Every line of the listing below is to be duplicated exactly, with the pictures left out.

= = = =

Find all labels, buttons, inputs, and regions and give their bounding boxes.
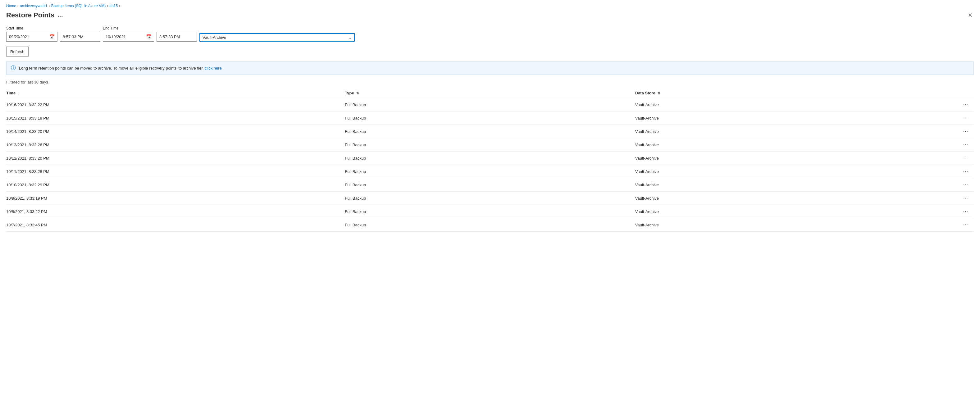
table-header-row: Time ↓ Type ⇅ Data Store ⇅ [6, 88, 974, 98]
cell-actions: ··· [925, 138, 974, 151]
cell-time: 10/15/2021, 8:33:18 PM [6, 111, 345, 125]
refresh-button[interactable]: Refresh [6, 46, 29, 57]
filter-note: Filtered for last 30 days [6, 80, 974, 84]
info-banner: ⓘ Long term retention points can be move… [6, 62, 974, 75]
more-options-icon[interactable]: ... [57, 12, 63, 19]
breadcrumb-backup-items[interactable]: Backup Items (SQL in Azure VM) [51, 4, 106, 8]
cell-datastore: Vault-Archive [635, 218, 926, 232]
end-date-input-wrapper: 📅 [103, 32, 154, 41]
row-more-button[interactable]: ··· [961, 195, 970, 202]
col-header-type: Type ⇅ [345, 88, 635, 98]
page-title-text: Restore Points [6, 11, 54, 19]
table-row: 10/8/2021, 8:33:22 PMFull BackupVault-Ar… [6, 205, 974, 218]
table-row: 10/16/2021, 8:33:22 PMFull BackupVault-A… [6, 98, 974, 111]
row-more-button[interactable]: ··· [961, 128, 970, 135]
cell-type: Full Backup [345, 125, 635, 138]
info-banner-text: Long term retention points can be moved … [19, 66, 222, 70]
end-date-input[interactable] [103, 33, 143, 40]
cell-actions: ··· [925, 151, 974, 165]
cell-time: 10/13/2021, 8:33:26 PM [6, 138, 345, 151]
row-more-button[interactable]: ··· [961, 155, 970, 162]
table-row: 10/12/2021, 8:33:20 PMFull BackupVault-A… [6, 151, 974, 165]
cell-datastore: Vault-Archive [635, 165, 926, 178]
cell-actions: ··· [925, 178, 974, 192]
archive-link[interactable]: click here [205, 66, 222, 70]
table-row: 10/13/2021, 8:33:26 PMFull BackupVault-A… [6, 138, 974, 151]
cell-actions: ··· [925, 205, 974, 218]
filters-section: Start Time 📅 End Time 📅 [6, 26, 974, 41]
cell-type: Full Backup [345, 138, 635, 151]
cell-time: 10/10/2021, 8:32:29 PM [6, 178, 345, 192]
row-more-button[interactable]: ··· [961, 114, 970, 121]
table-row: 10/7/2021, 8:32:45 PMFull BackupVault-Ar… [6, 218, 974, 232]
table-row: 10/9/2021, 8:33:19 PMFull BackupVault-Ar… [6, 192, 974, 205]
cell-datastore: Vault-Archive [635, 205, 926, 218]
breadcrumb-vault[interactable]: archiveccyvault1 [20, 4, 48, 8]
start-time-field-group [60, 26, 100, 41]
breadcrumb-sep-4: › [119, 4, 120, 8]
table-row: 10/14/2021, 8:33:20 PMFull BackupVault-A… [6, 125, 974, 138]
end-time-field-group [157, 26, 197, 41]
end-calendar-icon[interactable]: 📅 [143, 33, 154, 40]
breadcrumb-db[interactable]: db15 [109, 4, 118, 8]
start-time-input[interactable] [60, 32, 100, 41]
datastore-placeholder-label [199, 28, 974, 32]
page-container: Home › archiveccyvault1 › Backup Items (… [0, 0, 980, 235]
start-calendar-icon[interactable]: 📅 [47, 33, 57, 40]
end-time-input[interactable] [157, 32, 197, 41]
cell-type: Full Backup [345, 151, 635, 165]
breadcrumb-home[interactable]: Home [6, 4, 16, 8]
close-button[interactable]: ✕ [967, 11, 974, 20]
cell-datastore: Vault-Archive [635, 125, 926, 138]
table-body: 10/16/2021, 8:33:22 PMFull BackupVault-A… [6, 98, 974, 232]
cell-time: 10/11/2021, 8:33:28 PM [6, 165, 345, 178]
cell-datastore: Vault-Archive [635, 98, 926, 111]
table-row: 10/10/2021, 8:32:29 PMFull BackupVault-A… [6, 178, 974, 192]
breadcrumb-sep-2: › [49, 4, 50, 8]
cell-datastore: Vault-Archive [635, 178, 926, 192]
breadcrumb-sep-3: › [107, 4, 108, 8]
cell-type: Full Backup [345, 218, 635, 232]
col-header-time: Time ↓ [6, 88, 345, 98]
end-time-placeholder-label [157, 26, 197, 30]
row-more-button[interactable]: ··· [961, 168, 970, 175]
cell-actions: ··· [925, 111, 974, 125]
restore-points-table: Time ↓ Type ⇅ Data Store ⇅ 10/16/2021, 8… [6, 88, 974, 232]
datastore-dropdown[interactable]: Vault-Archive Vault-Standard Snapshot [200, 34, 346, 41]
datastore-dropdown-wrapper: Vault-Archive Vault-Standard Snapshot ⌄ [199, 33, 355, 41]
time-sort-icon[interactable]: ↓ [18, 91, 20, 95]
start-time-label: Start Time [6, 26, 57, 30]
cell-time: 10/16/2021, 8:33:22 PM [6, 98, 345, 111]
cell-type: Full Backup [345, 111, 635, 125]
row-more-button[interactable]: ··· [961, 181, 970, 188]
cell-datastore: Vault-Archive [635, 151, 926, 165]
cell-time: 10/9/2021, 8:33:19 PM [6, 192, 345, 205]
cell-type: Full Backup [345, 98, 635, 111]
start-date-input-wrapper: 📅 [6, 32, 57, 41]
row-more-button[interactable]: ··· [961, 101, 970, 108]
col-header-datastore: Data Store ⇅ [635, 88, 926, 98]
end-time-label: End Time [103, 26, 154, 30]
col-header-actions [925, 88, 974, 98]
row-more-button[interactable]: ··· [961, 221, 970, 228]
end-time-group: End Time 📅 [103, 26, 154, 41]
row-more-button[interactable]: ··· [961, 141, 970, 148]
breadcrumb-sep-1: › [18, 4, 19, 8]
cell-time: 10/12/2021, 8:33:20 PM [6, 151, 345, 165]
datastore-sort-icon[interactable]: ⇅ [657, 91, 660, 95]
chevron-down-icon: ⌄ [346, 34, 354, 41]
row-more-button[interactable]: ··· [961, 208, 970, 215]
page-title: Restore Points ... [6, 11, 63, 19]
cell-datastore: Vault-Archive [635, 111, 926, 125]
cell-time: 10/7/2021, 8:32:45 PM [6, 218, 345, 232]
start-date-input[interactable] [6, 33, 47, 40]
cell-type: Full Backup [345, 205, 635, 218]
table-row: 10/15/2021, 8:33:18 PMFull BackupVault-A… [6, 111, 974, 125]
type-sort-icon[interactable]: ⇅ [356, 91, 359, 95]
start-time-placeholder-label [60, 26, 100, 30]
cell-time: 10/14/2021, 8:33:20 PM [6, 125, 345, 138]
table-row: 10/11/2021, 8:33:28 PMFull BackupVault-A… [6, 165, 974, 178]
cell-actions: ··· [925, 218, 974, 232]
cell-datastore: Vault-Archive [635, 138, 926, 151]
cell-actions: ··· [925, 192, 974, 205]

= = = =

> [Solution for this problem]
Find all labels, buttons, inputs, and regions and give their bounding boxes.
table-header-row: Time ↓ Type ⇅ Data Store ⇅ [6, 88, 974, 98]
cell-actions: ··· [925, 138, 974, 151]
cell-time: 10/15/2021, 8:33:18 PM [6, 111, 345, 125]
refresh-button[interactable]: Refresh [6, 46, 29, 57]
filter-note: Filtered for last 30 days [6, 80, 974, 84]
info-banner: ⓘ Long term retention points can be move… [6, 62, 974, 75]
more-options-icon[interactable]: ... [57, 12, 63, 19]
breadcrumb-backup-items[interactable]: Backup Items (SQL in Azure VM) [51, 4, 106, 8]
cell-datastore: Vault-Archive [635, 218, 926, 232]
end-date-input-wrapper: 📅 [103, 32, 154, 41]
row-more-button[interactable]: ··· [961, 195, 970, 202]
col-header-type: Type ⇅ [345, 88, 635, 98]
page-title-text: Restore Points [6, 11, 54, 19]
table-row: 10/8/2021, 8:33:22 PMFull BackupVault-Ar… [6, 205, 974, 218]
table-row: 10/16/2021, 8:33:22 PMFull BackupVault-A… [6, 98, 974, 111]
row-more-button[interactable]: ··· [961, 128, 970, 135]
cell-type: Full Backup [345, 125, 635, 138]
info-banner-text: Long term retention points can be moved … [19, 66, 222, 70]
end-date-input[interactable] [103, 33, 143, 40]
cell-actions: ··· [925, 151, 974, 165]
cell-time: 10/13/2021, 8:33:26 PM [6, 138, 345, 151]
row-more-button[interactable]: ··· [961, 155, 970, 162]
table-row: 10/12/2021, 8:33:20 PMFull BackupVault-A… [6, 151, 974, 165]
cell-datastore: Vault-Archive [635, 165, 926, 178]
cell-actions: ··· [925, 178, 974, 192]
archive-link[interactable]: click here [205, 66, 222, 70]
table-row: 10/13/2021, 8:33:26 PMFull BackupVault-A… [6, 138, 974, 151]
cell-actions: ··· [925, 205, 974, 218]
filters-section: Start Time 📅 End Time 📅 [6, 26, 974, 41]
cell-type: Full Backup [345, 138, 635, 151]
cell-time: 10/10/2021, 8:32:29 PM [6, 178, 345, 192]
row-more-button[interactable]: ··· [961, 114, 970, 121]
table-row: 10/7/2021, 8:32:45 PMFull BackupVault-Ar… [6, 218, 974, 232]
table-row: 10/9/2021, 8:33:19 PMFull BackupVault-Ar… [6, 192, 974, 205]
cell-datastore: Vault-Archive [635, 205, 926, 218]
breadcrumb-vault[interactable]: archiveccyvault1 [20, 4, 48, 8]
start-time-field-group [60, 26, 100, 41]
breadcrumb-sep-4: › [119, 4, 120, 8]
table-row: 10/14/2021, 8:33:20 PMFull BackupVault-A… [6, 125, 974, 138]
end-time-field-group [157, 26, 197, 41]
end-calendar-icon[interactable]: 📅 [143, 33, 154, 40]
breadcrumb-db[interactable]: db15 [109, 4, 118, 8]
start-time-input[interactable] [60, 32, 100, 41]
datastore-placeholder-label [199, 28, 974, 32]
page-container: Home › archiveccyvault1 › Backup Items (… [0, 0, 980, 235]
start-calendar-icon[interactable]: 📅 [47, 33, 57, 40]
end-time-input[interactable] [157, 32, 197, 41]
cell-type: Full Backup [345, 151, 635, 165]
breadcrumb-home[interactable]: Home [6, 4, 16, 8]
close-button[interactable]: ✕ [967, 11, 974, 20]
cell-datastore: Vault-Archive [635, 125, 926, 138]
table-body: 10/16/2021, 8:33:22 PMFull BackupVault-A… [6, 98, 974, 232]
cell-time: 10/11/2021, 8:33:28 PM [6, 165, 345, 178]
cell-datastore: Vault-Archive [635, 98, 926, 111]
table-row: 10/10/2021, 8:32:29 PMFull BackupVault-A… [6, 178, 974, 192]
breadcrumb-sep-2: › [49, 4, 50, 8]
cell-datastore: Vault-Archive [635, 178, 926, 192]
breadcrumb-sep-3: › [107, 4, 108, 8]
cell-type: Full Backup [345, 218, 635, 232]
col-header-time: Time ↓ [6, 88, 345, 98]
end-time-placeholder-label [157, 26, 197, 30]
row-more-button[interactable]: ··· [961, 168, 970, 175]
cell-actions: ··· [925, 111, 974, 125]
restore-points-table: Time ↓ Type ⇅ Data Store ⇅ 10/16/2021, 8… [6, 88, 974, 232]
datastore-dropdown[interactable]: Vault-Archive Vault-Standard Snapshot [200, 34, 346, 41]
datastore-dropdown-wrapper: Vault-Archive Vault-Standard Snapshot ⌄ [199, 33, 355, 41]
time-sort-icon[interactable]: ↓ [18, 91, 20, 95]
start-time-label: Start Time [6, 26, 57, 30]
cell-time: 10/16/2021, 8:33:22 PM [6, 98, 345, 111]
cell-type: Full Backup [345, 111, 635, 125]
row-more-button[interactable]: ··· [961, 181, 970, 188]
cell-datastore: Vault-Archive [635, 151, 926, 165]
cell-time: 10/9/2021, 8:33:19 PM [6, 192, 345, 205]
cell-type: Full Backup [345, 98, 635, 111]
start-date-input-wrapper: 📅 [6, 32, 57, 41]
row-more-button[interactable]: ··· [961, 101, 970, 108]
col-header-datastore: Data Store ⇅ [635, 88, 926, 98]
end-time-label: End Time [103, 26, 154, 30]
col-header-actions [925, 88, 974, 98]
row-more-button[interactable]: ··· [961, 221, 970, 228]
end-time-group: End Time 📅 [103, 26, 154, 41]
row-more-button[interactable]: ··· [961, 141, 970, 148]
breadcrumb-sep-1: › [18, 4, 19, 8]
cell-time: 10/12/2021, 8:33:20 PM [6, 151, 345, 165]
datastore-sort-icon[interactable]: ⇅ [657, 91, 660, 95]
chevron-down-icon: ⌄ [346, 34, 354, 41]
row-more-button[interactable]: ··· [961, 208, 970, 215]
page-title: Restore Points ... [6, 11, 63, 19]
cell-datastore: Vault-Archive [635, 111, 926, 125]
cell-time: 10/7/2021, 8:32:45 PM [6, 218, 345, 232]
start-date-input[interactable] [6, 33, 47, 40]
cell-type: Full Backup [345, 205, 635, 218]
table-row: 10/15/2021, 8:33:18 PMFull BackupVault-A… [6, 111, 974, 125]
type-sort-icon[interactable]: ⇅ [356, 91, 359, 95]
start-time-placeholder-label [60, 26, 100, 30]
cell-time: 10/14/2021, 8:33:20 PM [6, 125, 345, 138]
table-row: 10/11/2021, 8:33:28 PMFull BackupVault-A… [6, 165, 974, 178]
cell-actions: ··· [925, 218, 974, 232]
cell-datastore: Vault-Archive [635, 138, 926, 151]
cell-actions: ··· [925, 192, 974, 205]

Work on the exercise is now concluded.